Pedro Sánchez, has a two pronged approach to the current health and financial situation in Spain. Sánchez held an unusual public event on Monday night: Instead of organising a political rally attended by grassroots supporters, he marked the end of parliament’s summer recess with a speech given in the presence of the country’s top business leaders. His message was one of unity amid the ongoing coronavirus crisis, and it was aimed squarely at the main opposition Partido Popular - and all of the big business players turned out.

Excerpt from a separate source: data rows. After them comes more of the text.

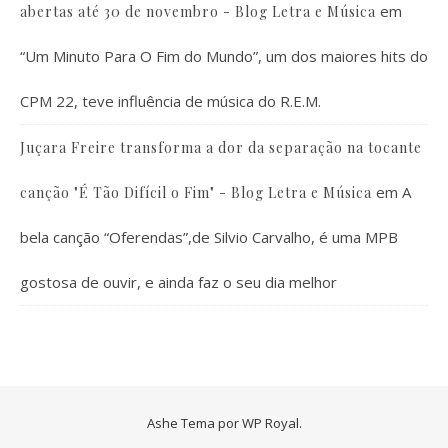
em
abertas até 30 de novembro - Blog Letra e Música
“Um Minuto Para O Fim do Mundo”, um dos maiores hits do
CPM 22, teve influência de música do R.E.M.
Juçara Freire transforma a dor da separação na tocante
em
A
canção "É Tão Difícil o Fim" - Blog Letra e Música
bela canção “Oferendas”,de Silvio Carvalho, é uma MPB
gostosa de ouvir, e ainda faz o seu dia melhor
Ashe Tema por
WP Royal
.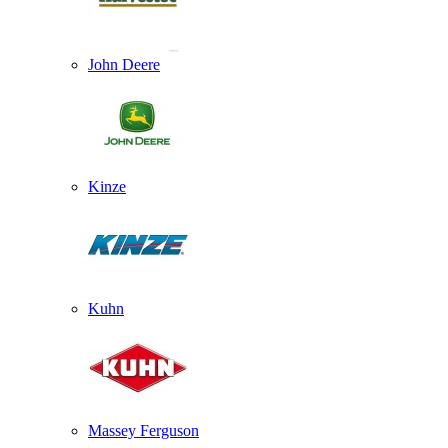
John Deere
Kinze
Kuhn
Massey Ferguson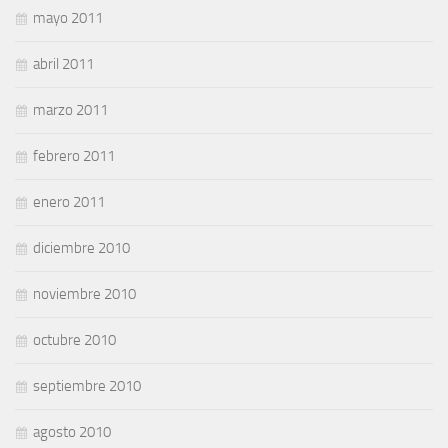
mayo 2011
abril 2011
marzo 2011
febrero 2011
enero 2011
diciembre 2010
noviembre 2010
octubre 2010
septiembre 2010
agosto 2010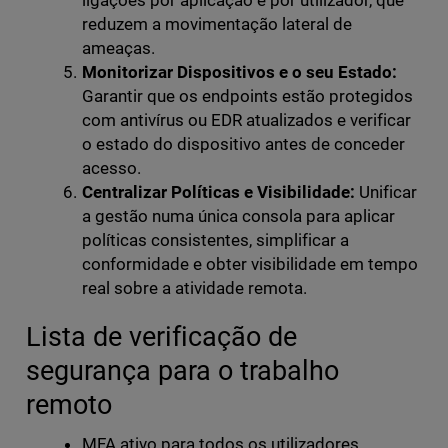
ligações por aplicação e por utilizador, que
reduzem a movimentação lateral de
ameaças.
Monitorizar Dispositivos e o seu Estado:
Garantir que os endpoints estão protegidos
com antivírus ou EDR atualizados e verificar
o estado do dispositivo antes de conceder
acesso.
Centralizar Políticas e Visibilidade:
Unificar
a gestão numa única consola para aplicar
políticas consistentes, simplificar a
conformidade e obter visibilidade em tempo
real sobre a atividade remota.
Lista de verificação de
segurança para o trabalho
remoto
MFA ativo para todos os utilizadores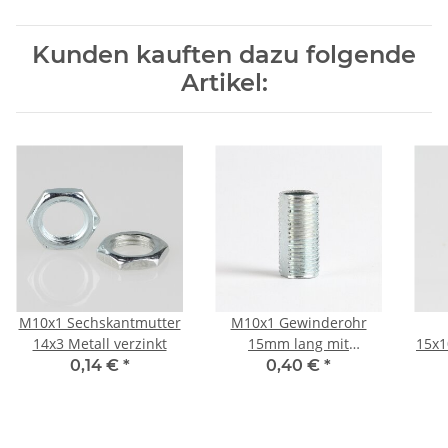
Kunden kauften dazu folgende
Artikel:
M10x1 Sechskantmutter
M10x1 Gewinderohr
14x3 Metall verzinkt
15mm lang mit
15x1
Profil/Verdrehschutz
(fü
0,14 €
*
0,40 €
*
Metall verzinkt für
Lampen und
Leuchtenbau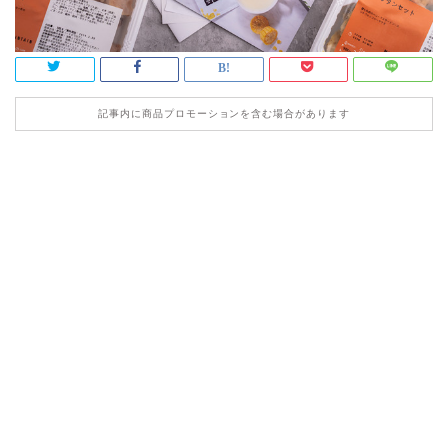
記事内に商品プロモーションを含む場合があります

“The government is choosing unity, not division, nor conflict, nor confrontation,” the prime minister said during his speech. “Spain must come to an understanding with Spain...” he added as he tries to build a solid case for a new budget for Spain - there has not been one approved since 2018 mainly due to divisions within his own coalition.

“This is the biggest challenge in a century,” he continued. “We can’t overcome it with half of Spain turning its back on the other half, or, what’s even worse, pitted against the other half. There is no such thing as a right-wing virus or a left-wing virus.”

All well and good, but when it comes tackling the spread of the virus, although he’s denied it, he’s blamed the regional governments. “It is the regions that have the capacity to manage the health emergency,” he said and his opponents accuse him of washing his hands of the crisis. He’s got 40 months left in power, he won’t make it.